**What to produce**
Once you have checked each line below, report only the number of lines that contain the word "kade".

[Start of section]

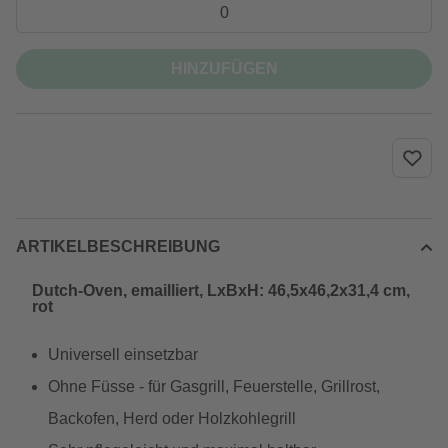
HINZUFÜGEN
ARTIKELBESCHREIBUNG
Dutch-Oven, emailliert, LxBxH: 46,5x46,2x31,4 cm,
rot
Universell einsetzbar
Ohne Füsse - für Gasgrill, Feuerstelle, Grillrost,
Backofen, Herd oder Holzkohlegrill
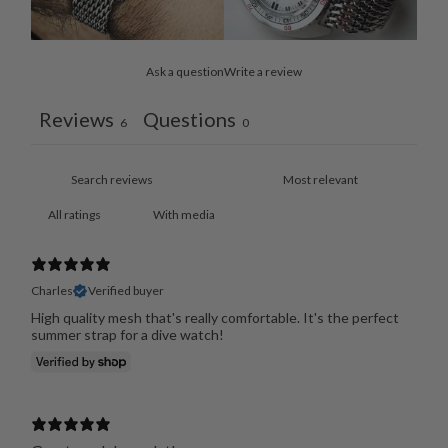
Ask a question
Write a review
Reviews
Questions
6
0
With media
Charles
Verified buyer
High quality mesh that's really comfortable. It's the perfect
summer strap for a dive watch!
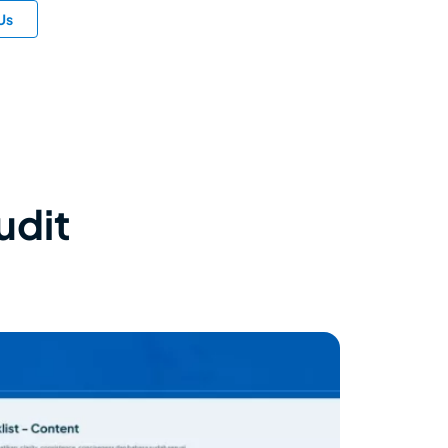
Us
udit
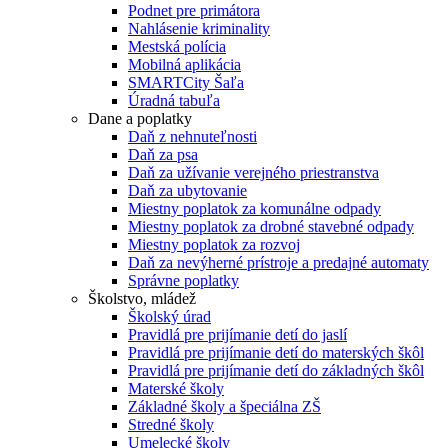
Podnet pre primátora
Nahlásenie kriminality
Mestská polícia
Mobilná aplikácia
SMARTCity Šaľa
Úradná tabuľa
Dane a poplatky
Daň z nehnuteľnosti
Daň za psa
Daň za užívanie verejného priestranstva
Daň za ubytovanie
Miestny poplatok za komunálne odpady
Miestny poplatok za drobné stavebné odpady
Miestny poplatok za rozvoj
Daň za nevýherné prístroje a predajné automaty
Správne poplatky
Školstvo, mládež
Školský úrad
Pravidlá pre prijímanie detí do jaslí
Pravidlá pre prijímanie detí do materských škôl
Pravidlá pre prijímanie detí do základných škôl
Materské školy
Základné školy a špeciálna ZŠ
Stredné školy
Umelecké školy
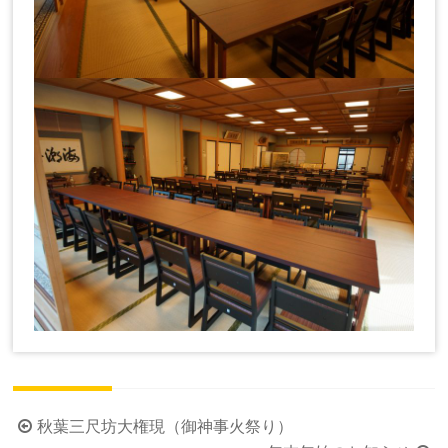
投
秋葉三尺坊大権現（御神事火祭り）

[End of section]
[Start of section]

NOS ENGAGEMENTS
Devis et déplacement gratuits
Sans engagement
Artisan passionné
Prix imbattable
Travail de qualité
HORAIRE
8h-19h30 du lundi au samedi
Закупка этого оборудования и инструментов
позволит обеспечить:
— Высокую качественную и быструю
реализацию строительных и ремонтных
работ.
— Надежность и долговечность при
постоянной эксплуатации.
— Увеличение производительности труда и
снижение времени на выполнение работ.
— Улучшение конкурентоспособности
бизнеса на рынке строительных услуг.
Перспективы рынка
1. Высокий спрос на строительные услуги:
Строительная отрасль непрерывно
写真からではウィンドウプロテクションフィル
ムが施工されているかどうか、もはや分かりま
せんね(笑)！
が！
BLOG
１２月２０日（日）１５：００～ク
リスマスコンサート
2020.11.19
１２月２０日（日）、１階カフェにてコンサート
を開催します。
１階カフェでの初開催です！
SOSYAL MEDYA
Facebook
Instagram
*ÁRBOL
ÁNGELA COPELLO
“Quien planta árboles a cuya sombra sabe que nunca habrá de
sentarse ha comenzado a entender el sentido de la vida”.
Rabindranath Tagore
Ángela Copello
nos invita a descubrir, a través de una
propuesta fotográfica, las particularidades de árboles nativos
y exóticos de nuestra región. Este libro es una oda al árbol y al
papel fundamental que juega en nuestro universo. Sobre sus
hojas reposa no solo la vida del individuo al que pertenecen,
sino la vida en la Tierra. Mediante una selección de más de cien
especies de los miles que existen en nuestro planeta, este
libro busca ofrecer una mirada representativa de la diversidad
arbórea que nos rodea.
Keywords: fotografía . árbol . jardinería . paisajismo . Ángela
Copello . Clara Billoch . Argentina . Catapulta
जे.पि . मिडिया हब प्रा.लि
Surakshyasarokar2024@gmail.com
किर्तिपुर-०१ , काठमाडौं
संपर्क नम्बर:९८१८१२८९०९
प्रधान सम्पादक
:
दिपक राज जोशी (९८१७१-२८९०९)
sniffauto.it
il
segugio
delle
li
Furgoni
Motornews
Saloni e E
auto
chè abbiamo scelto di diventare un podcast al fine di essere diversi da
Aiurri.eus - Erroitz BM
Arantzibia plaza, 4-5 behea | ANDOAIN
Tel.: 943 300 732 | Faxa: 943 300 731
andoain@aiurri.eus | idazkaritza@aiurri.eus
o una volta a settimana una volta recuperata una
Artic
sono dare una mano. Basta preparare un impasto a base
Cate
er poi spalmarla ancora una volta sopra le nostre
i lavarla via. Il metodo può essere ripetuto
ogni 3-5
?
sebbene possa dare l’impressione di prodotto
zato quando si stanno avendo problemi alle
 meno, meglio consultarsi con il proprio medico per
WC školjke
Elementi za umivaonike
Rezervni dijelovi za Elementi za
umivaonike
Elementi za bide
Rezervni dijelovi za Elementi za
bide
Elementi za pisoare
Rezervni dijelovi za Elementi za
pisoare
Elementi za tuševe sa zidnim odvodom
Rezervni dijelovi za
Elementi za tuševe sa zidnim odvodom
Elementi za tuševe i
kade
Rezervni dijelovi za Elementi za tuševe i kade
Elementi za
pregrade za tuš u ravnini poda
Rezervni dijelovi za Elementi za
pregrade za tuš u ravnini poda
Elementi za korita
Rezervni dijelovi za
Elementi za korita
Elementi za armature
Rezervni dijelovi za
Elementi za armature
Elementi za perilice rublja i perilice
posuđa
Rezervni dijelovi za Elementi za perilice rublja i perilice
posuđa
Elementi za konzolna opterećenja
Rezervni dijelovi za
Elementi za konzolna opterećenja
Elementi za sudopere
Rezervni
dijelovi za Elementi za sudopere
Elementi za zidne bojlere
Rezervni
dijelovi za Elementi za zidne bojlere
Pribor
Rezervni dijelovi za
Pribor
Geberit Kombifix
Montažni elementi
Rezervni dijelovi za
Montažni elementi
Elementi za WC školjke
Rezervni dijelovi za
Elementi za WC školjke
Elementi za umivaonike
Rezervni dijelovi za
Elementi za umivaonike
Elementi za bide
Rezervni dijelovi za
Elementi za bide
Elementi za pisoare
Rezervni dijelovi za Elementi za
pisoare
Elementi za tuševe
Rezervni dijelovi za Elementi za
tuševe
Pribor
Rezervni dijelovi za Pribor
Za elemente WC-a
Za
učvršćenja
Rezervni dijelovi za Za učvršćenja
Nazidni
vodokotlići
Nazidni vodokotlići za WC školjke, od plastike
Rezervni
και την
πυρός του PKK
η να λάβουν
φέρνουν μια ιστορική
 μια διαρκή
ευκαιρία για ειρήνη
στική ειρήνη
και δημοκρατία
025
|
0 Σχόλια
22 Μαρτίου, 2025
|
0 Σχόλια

[End of section]

**Result below**
2